Investors are less likely to throw cash at profitless or overstated startups who promise the world yet don’t have the data to back up their claims of success.
Murmurings of a tech downturn surfaced from Silicon Valley late last year, and since then we have seen numerous major players in the industry hit with significantly lower valuations and many have hit the brakes on hiring.
In July ‘buy now, pay later’ giant Klarna recorded a 85% valuation drop from $45.6B to $6.5B.
Even Meta has put a freeze on hiring, with CEO Mark Zuckerberg announcing this week that the social media giant will have a ‘somewhat smaller’ company by the end of 2023.
Major Australia companies, such as Canva and Atlassian, have also seen a big drop in valuation and it seems like the current market conditions will leave their mark on every part of the sector.
Yet, for those startups and early-stage business that have the information and data to back up their concepts, the future doesn’t look so grim.
No matter what the news is saying, venture capital is not dead.
And although it has slowed, this has ensured that astute investors are even more concerned with aligning with businesses that have validated their research and performed proper due diligence.
Time and time again, we have met with amazing companies who have failed to make their ideas stack up.
For startups, there is a fine line to walk between promoting a concept and overstating its capabilities and growth projections.
This is why it’s essential to put the processes in place at the beginning to capture the necessary data to legitimise what a startup says their business will achieve.
Current market conditions aside, it's critical for a startup business to accurately assess their value and growth projections in order to secure resourcing and funding.
It is difficult for startups not to get caught up in the buzz of ‘what could’ be when looking at valuations and growth.
But regularly coming back to the fundamentals – ‘why did we start this business? What are our values? What problem are we solving?’ - will help startups keep their feet on the ground when looking to attract solid venture capital.
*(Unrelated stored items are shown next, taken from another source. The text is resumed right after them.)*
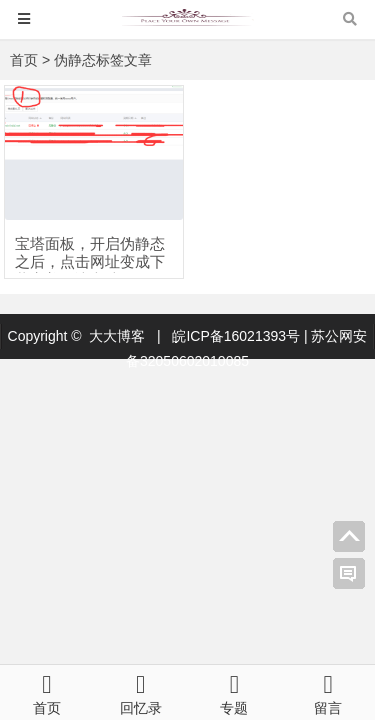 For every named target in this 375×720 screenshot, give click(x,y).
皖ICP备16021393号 (238, 336)
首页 (24, 60)
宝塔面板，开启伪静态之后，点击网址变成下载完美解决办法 (90, 261) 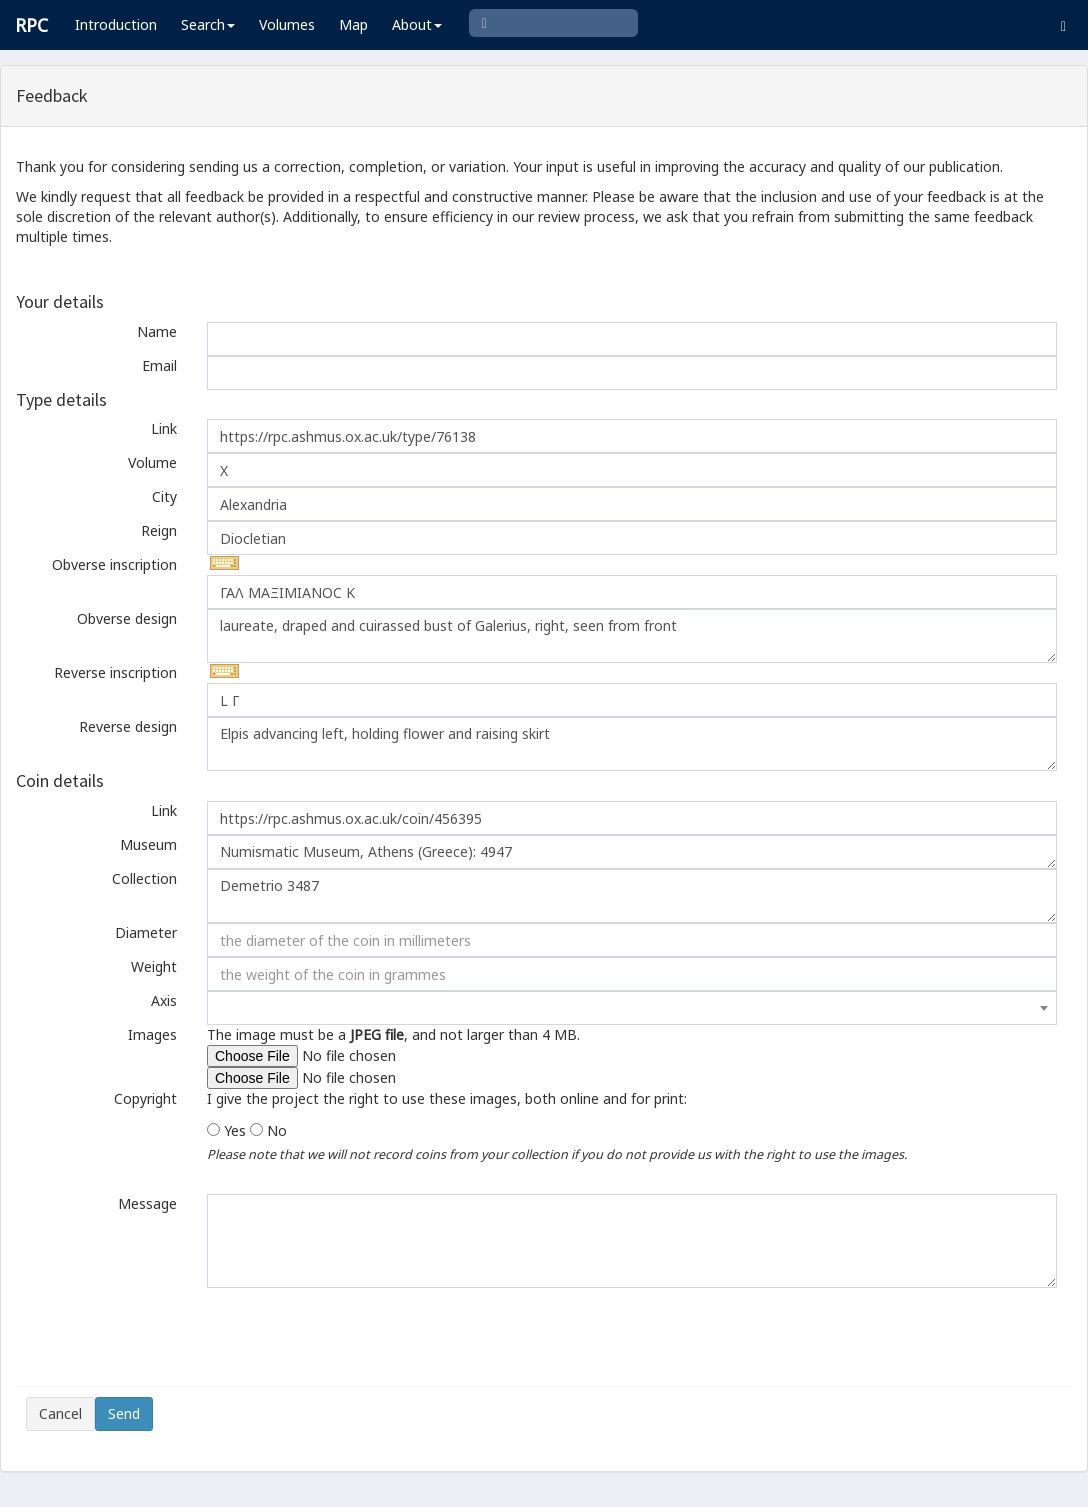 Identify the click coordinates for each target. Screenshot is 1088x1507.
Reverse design (128, 726)
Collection (144, 878)
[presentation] (178, 1337)
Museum (148, 844)
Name (157, 331)
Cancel (60, 1413)
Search (208, 24)
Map (353, 24)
To do this, core business planning is essential.
Business planning fundamentals
Boring, we know. But essential, yes! Start with the basics so that you have a foundation to build upon.
From the get-go, make sure you have the following in place:
- A business plan.
- Proper project management planning.
- Workflow processes – such a regular work in progress (WIP) meetings, efficient filing systems and storing of information.
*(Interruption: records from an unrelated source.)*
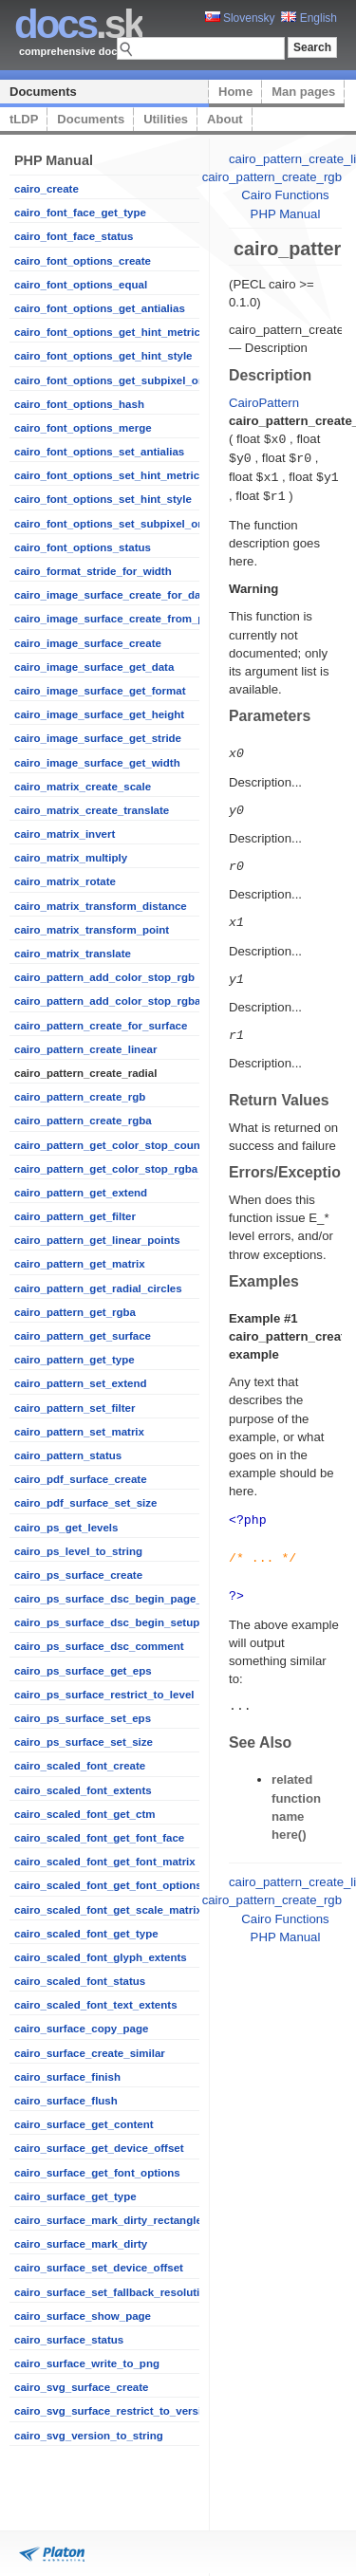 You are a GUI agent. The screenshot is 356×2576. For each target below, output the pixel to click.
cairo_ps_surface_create (78, 1575)
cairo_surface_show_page (82, 2316)
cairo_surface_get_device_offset (99, 2148)
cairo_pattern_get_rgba (75, 1312)
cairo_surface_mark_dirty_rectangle (108, 2220)
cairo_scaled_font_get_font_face (99, 1838)
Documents (43, 91)
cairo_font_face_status (73, 236)
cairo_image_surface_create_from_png (115, 618)
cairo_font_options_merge (83, 428)
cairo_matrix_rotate (65, 881)
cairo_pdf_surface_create (80, 1479)
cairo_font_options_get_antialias (99, 308)
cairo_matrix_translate (72, 953)
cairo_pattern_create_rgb (79, 1097)
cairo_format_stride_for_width (93, 571)
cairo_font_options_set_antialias (99, 451)
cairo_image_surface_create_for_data (112, 595)
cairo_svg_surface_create (81, 2387)
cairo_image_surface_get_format (100, 690)
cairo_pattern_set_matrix (79, 1431)
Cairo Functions (284, 195)
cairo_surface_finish (67, 2077)
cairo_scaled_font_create (79, 1765)
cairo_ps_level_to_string (78, 1551)
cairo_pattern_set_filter (74, 1408)
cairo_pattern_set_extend (80, 1383)
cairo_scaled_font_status (79, 1981)
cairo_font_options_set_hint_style (103, 499)
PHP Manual (286, 214)
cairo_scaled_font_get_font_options (108, 1885)
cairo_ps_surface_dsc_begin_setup (106, 1622)
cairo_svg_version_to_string (88, 2435)
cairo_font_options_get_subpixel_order (116, 380)
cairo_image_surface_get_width (97, 763)
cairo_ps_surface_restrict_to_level (104, 1694)
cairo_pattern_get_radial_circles (98, 1288)
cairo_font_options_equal (80, 284)
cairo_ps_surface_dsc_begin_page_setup (123, 1598)
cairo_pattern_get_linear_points (97, 1240)
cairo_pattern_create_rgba (83, 1120)
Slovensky (240, 18)
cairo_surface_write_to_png (86, 2363)
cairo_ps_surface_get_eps (83, 1671)
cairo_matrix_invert (64, 834)
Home (235, 91)
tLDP (23, 119)
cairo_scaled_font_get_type (86, 1933)
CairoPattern (264, 403)
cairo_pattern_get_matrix (79, 1263)
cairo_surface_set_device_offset (98, 2267)
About (225, 119)
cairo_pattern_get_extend (80, 1192)
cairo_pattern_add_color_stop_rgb (104, 977)
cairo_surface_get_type (75, 2196)
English (309, 18)
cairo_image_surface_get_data (94, 667)
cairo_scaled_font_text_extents (96, 2005)
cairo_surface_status (68, 2339)
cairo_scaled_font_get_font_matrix (105, 1861)
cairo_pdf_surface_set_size (85, 1503)
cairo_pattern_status (68, 1455)
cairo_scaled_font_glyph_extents (100, 1957)
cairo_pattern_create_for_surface (100, 1025)
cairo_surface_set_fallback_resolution (113, 2292)
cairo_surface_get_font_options (97, 2172)
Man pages (303, 91)
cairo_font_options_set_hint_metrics (110, 475)
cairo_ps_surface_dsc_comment (99, 1646)
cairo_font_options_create (82, 261)
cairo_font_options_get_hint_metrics (110, 332)
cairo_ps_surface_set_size (83, 1742)
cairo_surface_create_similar (89, 2053)
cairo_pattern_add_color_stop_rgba (107, 1001)
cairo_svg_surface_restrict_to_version (114, 2411)
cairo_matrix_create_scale (82, 786)
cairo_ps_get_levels (66, 1527)
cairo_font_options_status (82, 547)
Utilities (165, 119)
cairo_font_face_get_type (80, 212)
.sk (78, 24)
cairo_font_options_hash (79, 404)
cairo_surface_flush (66, 2100)
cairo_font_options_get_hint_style (103, 355)
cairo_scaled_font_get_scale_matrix (108, 1910)
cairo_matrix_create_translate (91, 810)
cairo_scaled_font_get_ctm (84, 1814)
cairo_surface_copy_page (81, 2028)
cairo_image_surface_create (87, 643)
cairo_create (46, 189)
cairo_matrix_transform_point (91, 930)
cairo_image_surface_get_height (99, 714)
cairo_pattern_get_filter (75, 1216)
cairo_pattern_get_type (74, 1359)
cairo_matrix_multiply (70, 857)
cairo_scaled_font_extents (83, 1790)
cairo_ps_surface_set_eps (82, 1718)
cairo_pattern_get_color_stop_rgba (105, 1169)
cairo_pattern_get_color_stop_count (109, 1145)
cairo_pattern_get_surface (82, 1336)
- Business or service agreements when engaging third-party providers.
Proper tracking of experiments and iterations of business concept
Real data is key!
It is easy for founders to get caught up in the concept and its potential, but you need the information and data to back up what you say your business can do.
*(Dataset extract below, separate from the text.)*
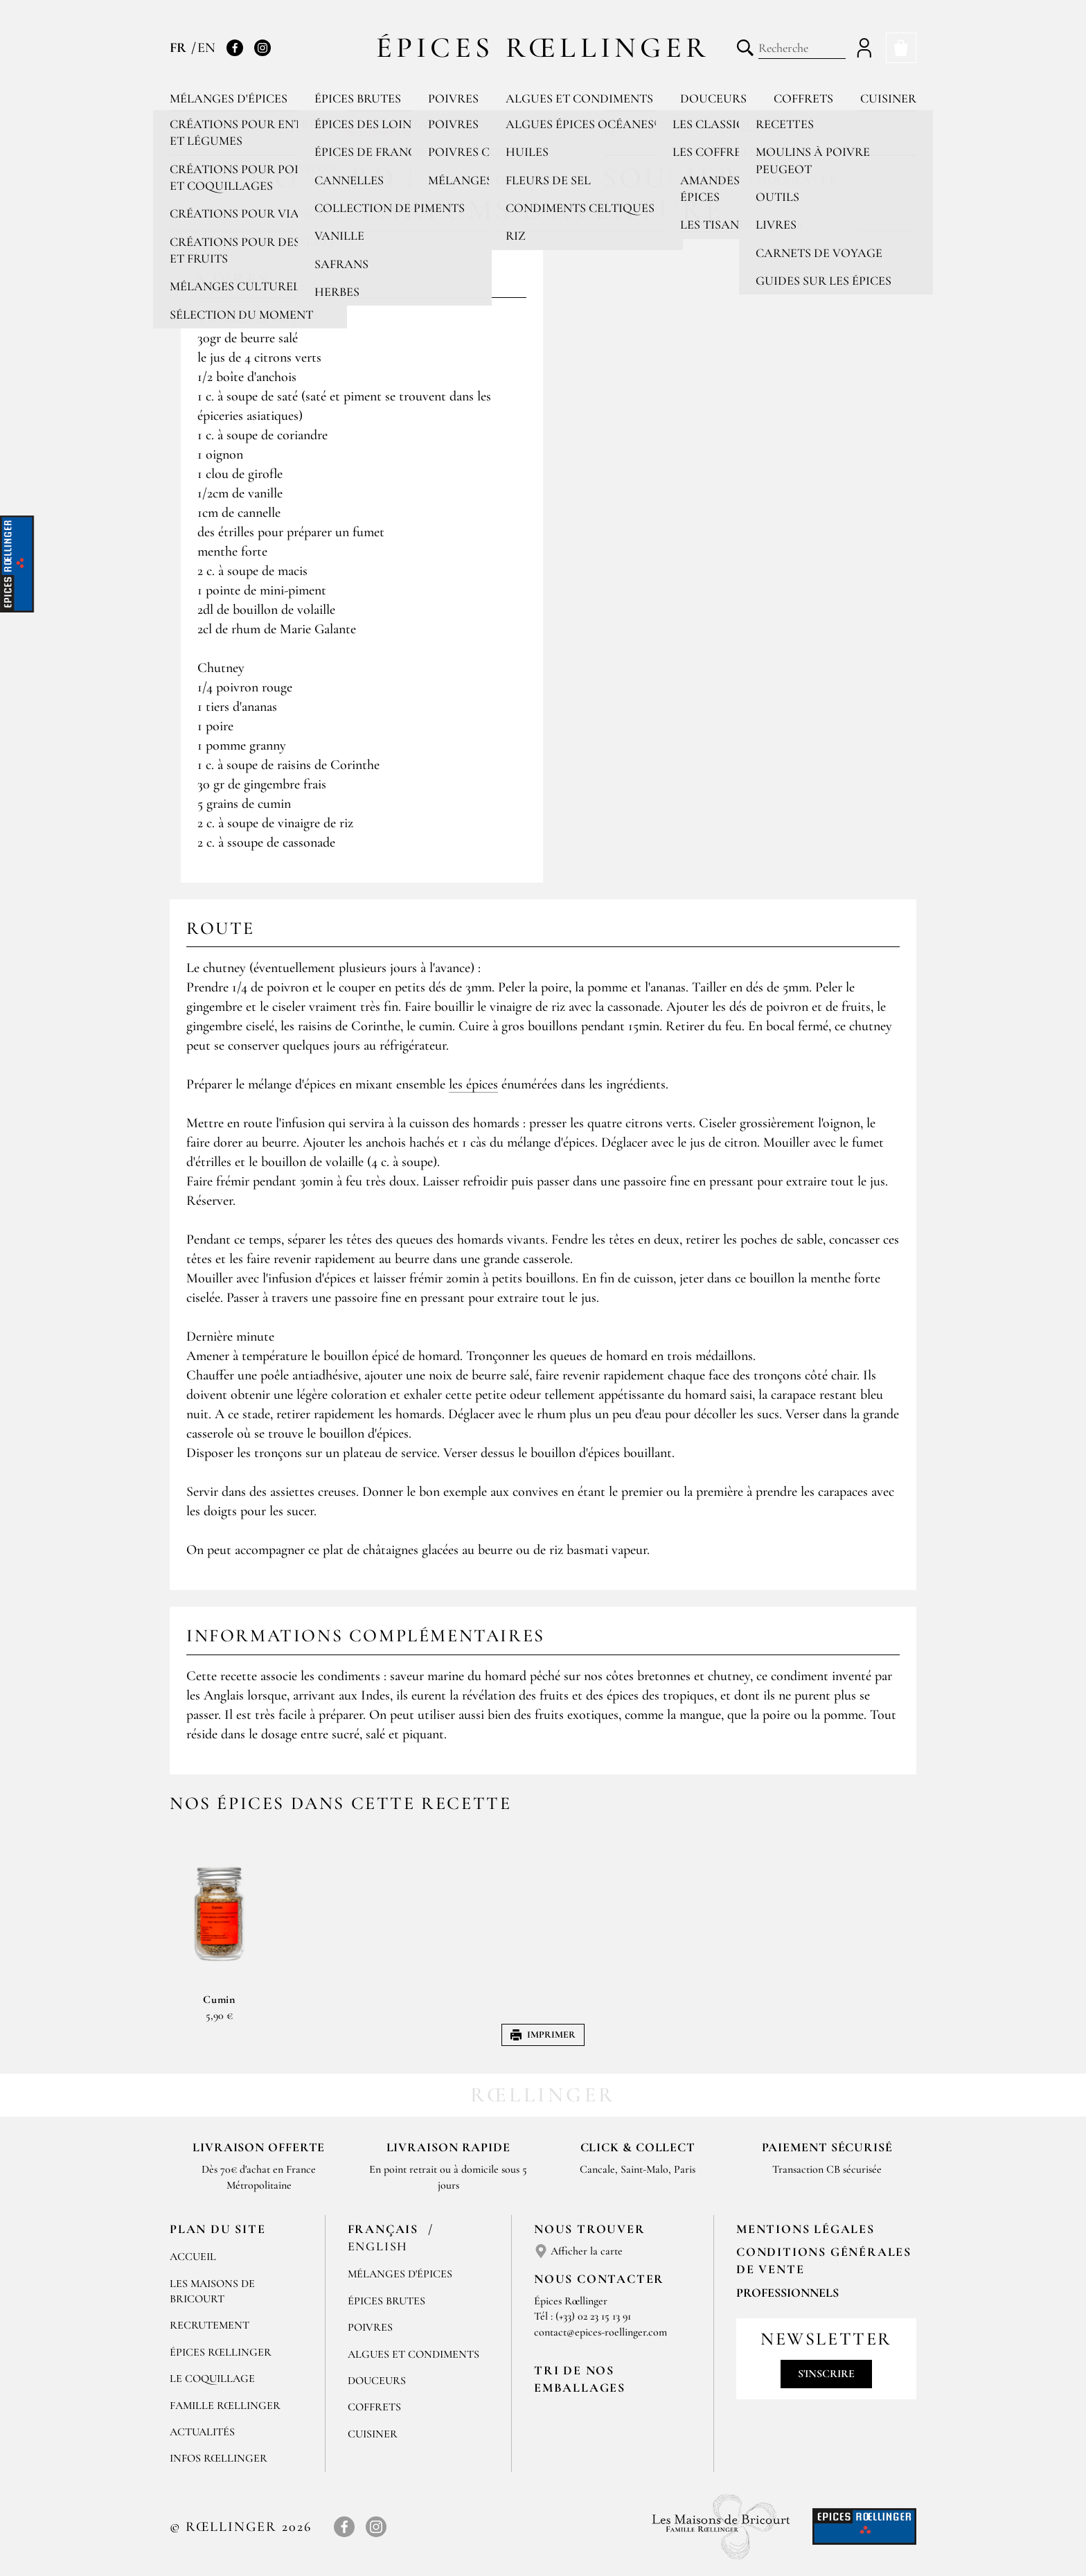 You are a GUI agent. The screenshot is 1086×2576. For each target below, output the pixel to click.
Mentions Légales (805, 2229)
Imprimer (543, 2034)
Startups are often so focused on growth that they aren’t disciplined about quantifying that growth projection.
To an investor, what’s tangible is what a startup has done, not what it plans to do.
Startups need to do the appropriate market research to ensure their concept is viable.
Create a solid pitch deck
Your pitch deck will shape a potential investor’s first impression of your business.
And there are so many that come across an investor’s desk that you need to ensure it communicates exactly who you are and what you offer, in the most succinct way possible.
According to recent research from Dropbox DocSend, “founders have to really think deeply about their business, but communicate briefly.”
Venture capital businesses want to know ‘why’ a startup is doing what they do, their business model, and statistics on how the business fills a gap in the market.
Keeping your pitch deck short, presenting real data, strong messaging and a clear value proposition is the recipe for success.
Conclusion
In summary, while growth marketing is an essential part of the mix when promoting your startup for investment, overstating its growth potential or value is a hard no.
Overstating a startup’s value and growth projections will mean you could miss out on valuable opportunities to engage with the right investors to help leverage your business into the future.
In 2022, venture capitalists are much more interested in aligning themselves with businesses that fill a gap in the market and have the data to validate their claims.
It is also key that both founders and investors values align, so that an exchange of information, guidance and knowledge is a key part of the investment process, and not just funds.
Trust and honesty are an essential part of this mix. And founders want to attract investors that they can learn and grow from – from a personal and professional perspective - not just a financial one.